Segment Start: Records to use
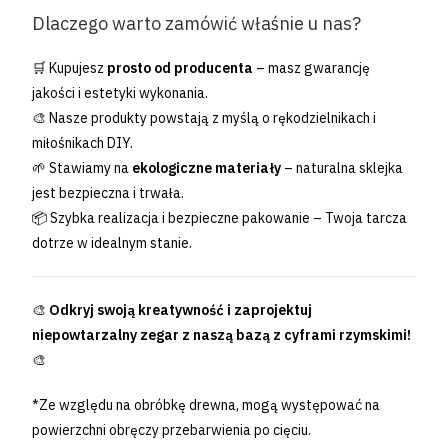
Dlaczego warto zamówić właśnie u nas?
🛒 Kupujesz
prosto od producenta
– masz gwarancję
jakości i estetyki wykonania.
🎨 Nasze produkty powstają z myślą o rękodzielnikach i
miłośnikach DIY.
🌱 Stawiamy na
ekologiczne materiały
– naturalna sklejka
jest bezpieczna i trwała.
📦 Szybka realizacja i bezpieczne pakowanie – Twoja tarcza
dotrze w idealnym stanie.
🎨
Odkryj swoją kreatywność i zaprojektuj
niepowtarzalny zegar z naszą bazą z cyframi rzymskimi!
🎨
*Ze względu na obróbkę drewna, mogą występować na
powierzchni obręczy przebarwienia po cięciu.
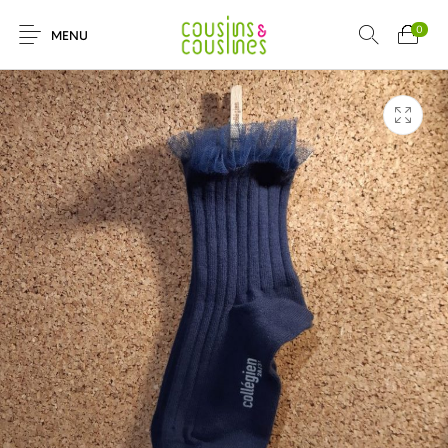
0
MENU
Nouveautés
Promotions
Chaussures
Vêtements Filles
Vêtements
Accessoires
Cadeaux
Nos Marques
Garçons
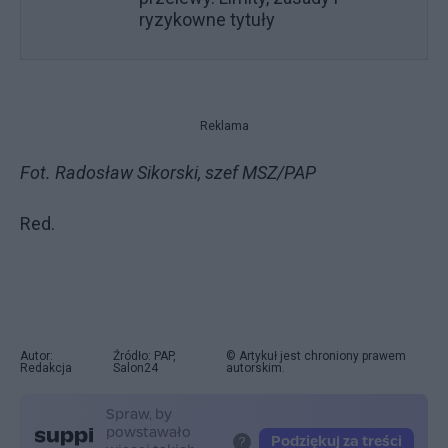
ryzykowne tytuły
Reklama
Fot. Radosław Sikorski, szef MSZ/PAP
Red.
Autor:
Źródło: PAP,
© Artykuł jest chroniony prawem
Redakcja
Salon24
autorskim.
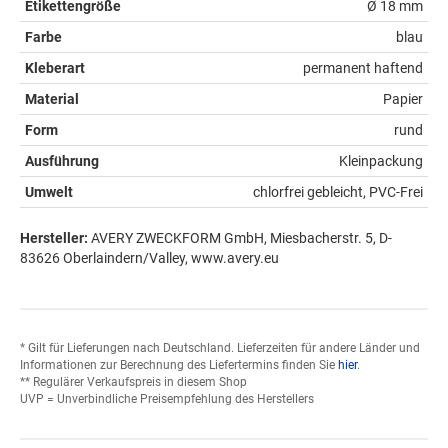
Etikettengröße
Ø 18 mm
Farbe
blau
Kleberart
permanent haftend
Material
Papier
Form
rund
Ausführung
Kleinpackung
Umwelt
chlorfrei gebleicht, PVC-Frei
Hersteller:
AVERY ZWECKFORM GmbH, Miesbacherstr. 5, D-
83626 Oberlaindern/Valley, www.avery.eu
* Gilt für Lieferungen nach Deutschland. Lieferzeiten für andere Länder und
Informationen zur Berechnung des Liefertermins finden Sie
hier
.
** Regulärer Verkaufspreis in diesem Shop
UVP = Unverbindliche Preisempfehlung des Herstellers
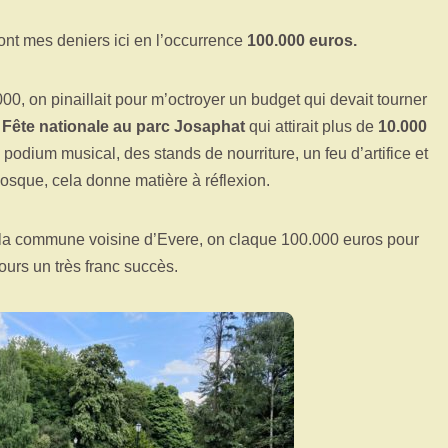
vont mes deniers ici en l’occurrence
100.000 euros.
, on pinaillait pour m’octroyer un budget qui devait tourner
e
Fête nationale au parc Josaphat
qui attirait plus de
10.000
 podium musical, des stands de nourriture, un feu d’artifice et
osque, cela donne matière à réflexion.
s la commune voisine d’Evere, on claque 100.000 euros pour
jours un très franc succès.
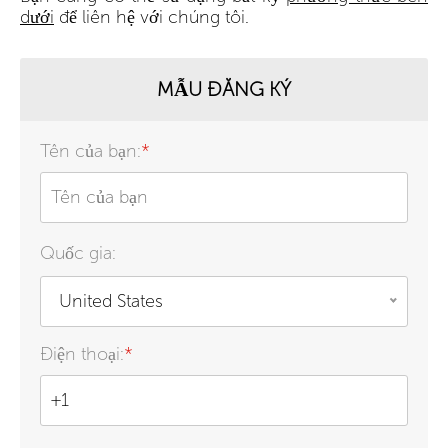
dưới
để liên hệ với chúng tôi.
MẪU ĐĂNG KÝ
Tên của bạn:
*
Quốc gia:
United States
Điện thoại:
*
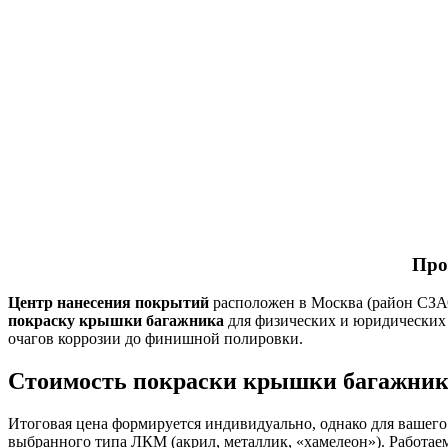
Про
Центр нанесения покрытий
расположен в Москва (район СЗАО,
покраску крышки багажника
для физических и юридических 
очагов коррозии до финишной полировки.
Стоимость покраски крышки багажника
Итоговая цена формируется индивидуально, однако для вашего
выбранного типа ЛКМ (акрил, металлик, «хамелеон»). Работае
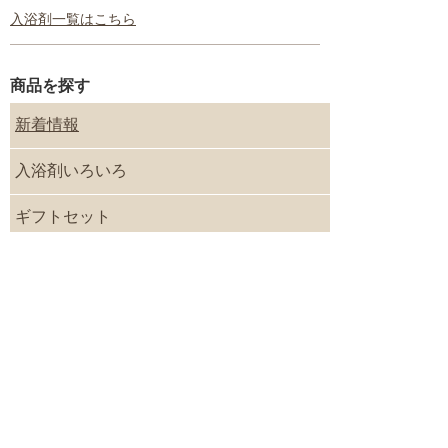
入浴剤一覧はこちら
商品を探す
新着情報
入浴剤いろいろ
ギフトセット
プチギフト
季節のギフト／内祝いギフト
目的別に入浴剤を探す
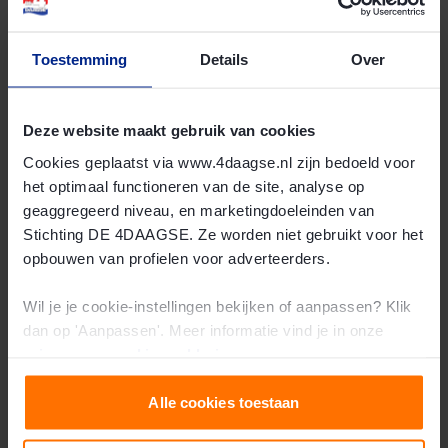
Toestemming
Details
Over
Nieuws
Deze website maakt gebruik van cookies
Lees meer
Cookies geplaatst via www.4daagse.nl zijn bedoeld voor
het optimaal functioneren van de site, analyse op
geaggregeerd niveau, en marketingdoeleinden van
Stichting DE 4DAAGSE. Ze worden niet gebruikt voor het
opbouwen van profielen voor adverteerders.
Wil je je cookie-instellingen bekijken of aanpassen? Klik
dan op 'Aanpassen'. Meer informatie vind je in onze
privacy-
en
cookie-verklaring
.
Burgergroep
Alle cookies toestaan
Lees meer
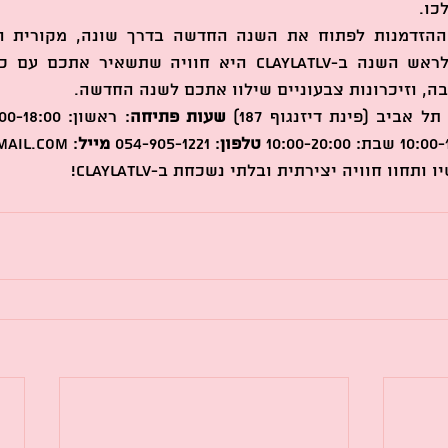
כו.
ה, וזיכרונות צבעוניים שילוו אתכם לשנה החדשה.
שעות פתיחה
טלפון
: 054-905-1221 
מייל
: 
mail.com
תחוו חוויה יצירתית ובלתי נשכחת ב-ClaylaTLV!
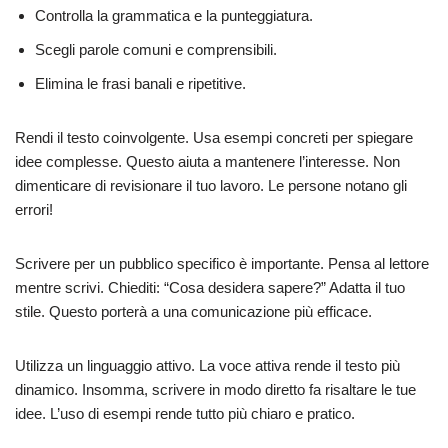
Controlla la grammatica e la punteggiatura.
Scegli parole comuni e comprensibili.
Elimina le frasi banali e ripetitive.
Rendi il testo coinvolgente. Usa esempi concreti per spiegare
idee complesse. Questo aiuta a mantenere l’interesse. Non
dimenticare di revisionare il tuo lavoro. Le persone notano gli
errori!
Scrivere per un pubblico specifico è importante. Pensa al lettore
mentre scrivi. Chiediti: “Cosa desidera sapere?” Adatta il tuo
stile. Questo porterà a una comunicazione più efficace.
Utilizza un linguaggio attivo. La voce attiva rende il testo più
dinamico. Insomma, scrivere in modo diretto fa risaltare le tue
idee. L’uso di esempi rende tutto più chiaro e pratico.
Segment End: Records to use
Segment Start: Records to use
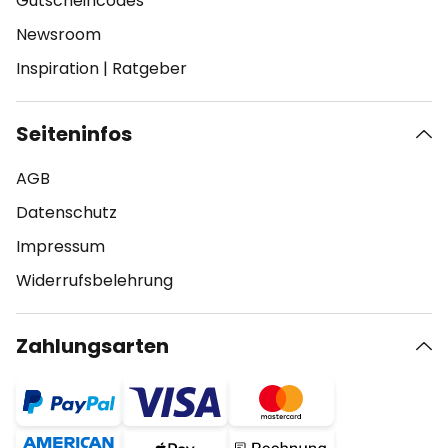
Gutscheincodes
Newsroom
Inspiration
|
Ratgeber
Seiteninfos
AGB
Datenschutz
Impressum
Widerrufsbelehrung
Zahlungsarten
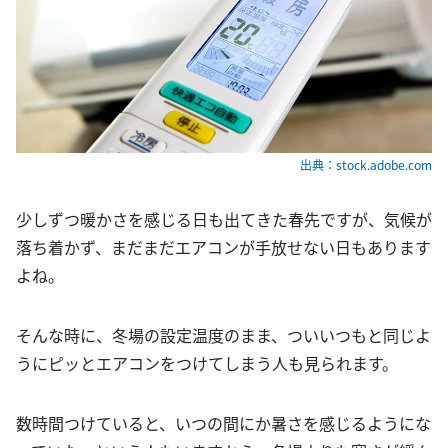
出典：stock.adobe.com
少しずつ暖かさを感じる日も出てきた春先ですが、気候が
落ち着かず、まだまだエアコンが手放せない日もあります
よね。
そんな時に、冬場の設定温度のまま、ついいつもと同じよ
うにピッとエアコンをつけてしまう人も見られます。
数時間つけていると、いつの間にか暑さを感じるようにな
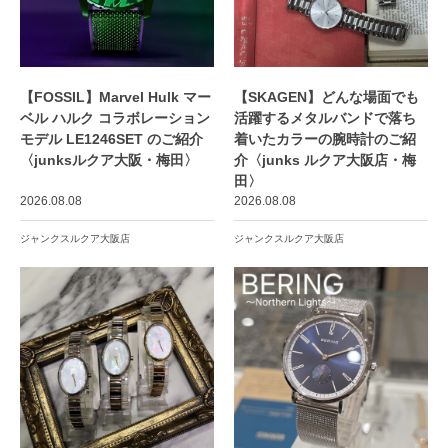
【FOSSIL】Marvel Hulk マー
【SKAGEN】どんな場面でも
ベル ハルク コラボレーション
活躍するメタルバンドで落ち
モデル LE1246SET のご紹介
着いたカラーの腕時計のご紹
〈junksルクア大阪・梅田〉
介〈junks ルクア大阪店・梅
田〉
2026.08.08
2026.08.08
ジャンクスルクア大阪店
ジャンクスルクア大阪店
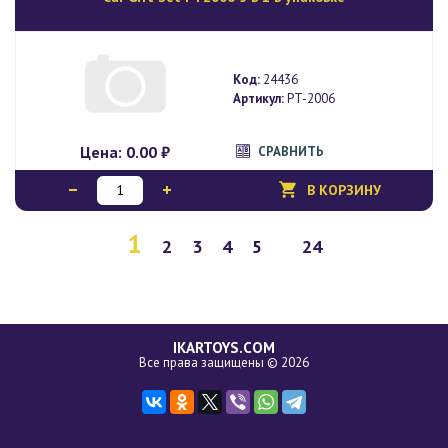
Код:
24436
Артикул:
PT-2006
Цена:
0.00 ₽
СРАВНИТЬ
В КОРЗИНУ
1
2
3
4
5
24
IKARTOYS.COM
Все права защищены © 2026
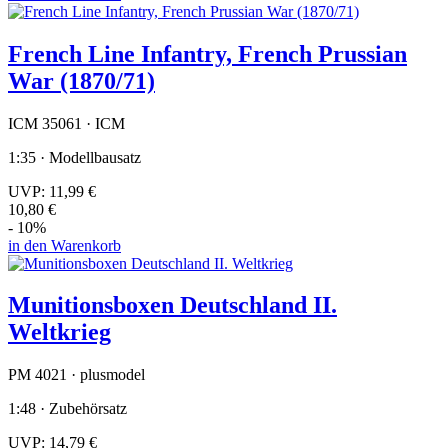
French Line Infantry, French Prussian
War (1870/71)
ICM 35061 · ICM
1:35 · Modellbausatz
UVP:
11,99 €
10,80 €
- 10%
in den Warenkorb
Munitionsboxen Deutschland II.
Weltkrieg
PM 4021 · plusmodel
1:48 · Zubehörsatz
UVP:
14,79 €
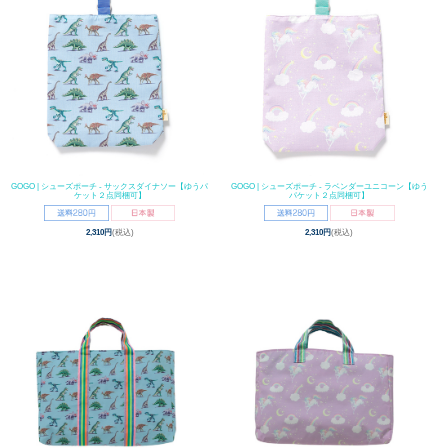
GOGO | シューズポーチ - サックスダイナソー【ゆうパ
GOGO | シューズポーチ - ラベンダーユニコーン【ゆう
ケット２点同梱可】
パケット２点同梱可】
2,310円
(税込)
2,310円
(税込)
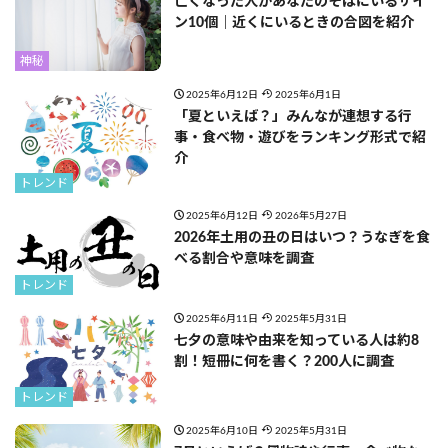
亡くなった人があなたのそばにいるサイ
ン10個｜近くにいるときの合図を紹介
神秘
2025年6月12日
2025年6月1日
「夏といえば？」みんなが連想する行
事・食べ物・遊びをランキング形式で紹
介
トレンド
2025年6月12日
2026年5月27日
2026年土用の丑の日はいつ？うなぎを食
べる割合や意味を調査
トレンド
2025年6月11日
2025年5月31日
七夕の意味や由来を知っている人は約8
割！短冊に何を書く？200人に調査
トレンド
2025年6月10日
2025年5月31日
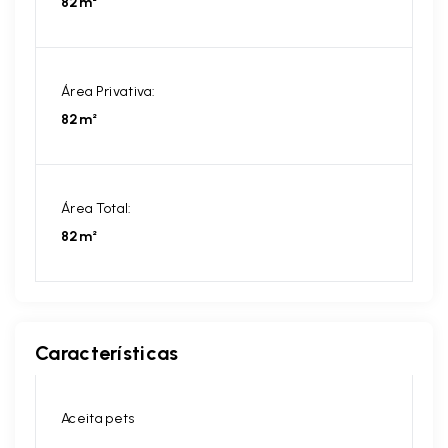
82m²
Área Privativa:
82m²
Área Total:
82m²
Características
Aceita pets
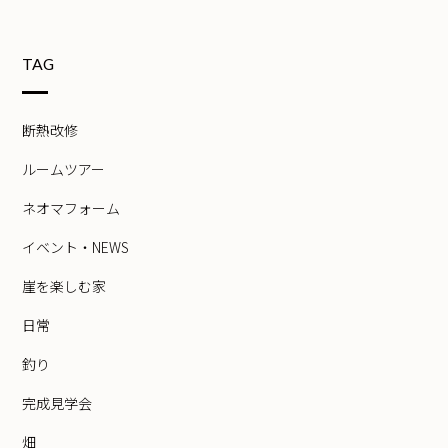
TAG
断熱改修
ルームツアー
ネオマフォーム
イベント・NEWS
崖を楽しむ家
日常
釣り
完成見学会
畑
Segment End: Records to use
* Work to be completed:
From the records above, copy exactly the lines starting at the one with "Deze website maakt gebruik van cookies" and ending at the one with "Rendi il testo", and no others. Pictures stay out.

* Solution to the exercise:
Deze website maakt gebruik van cookies
Lees meer
Cookies geplaatst via www.4daagse.nl zijn bedoeld voor
het optimaal functioneren van de site, analyse op
geaggregeerd niveau, en marketingdoeleinden van
Stichting DE 4DAAGSE. Ze worden niet gebruikt voor het
opbouwen van profielen voor adverteerders.
Wil je je cookie-instellingen bekijken of aanpassen? Klik
dan op 'Aanpassen'. Meer informatie vind je in onze
privacy-
en
cookie-verklaring
.
Burgergroep
Alle cookies toestaan
Lees meer
כו.
ה, וזיכרונות צבעוניים שילוו אתכם לשנה החדשה.
שעות פתיחה
טלפון
: 054-905-1221 
מייל
: 
mail.com
תחוו חוויה יצירתית ובלתי נשכחת ב-ClaylaTLV!
Controlla la grammatica e la punteggiatura.
Scegli parole comuni e comprensibili.
Elimina le frasi banali e ripetitive.
Rendi il testo coinvolgente. Usa esempi concreti per spiegare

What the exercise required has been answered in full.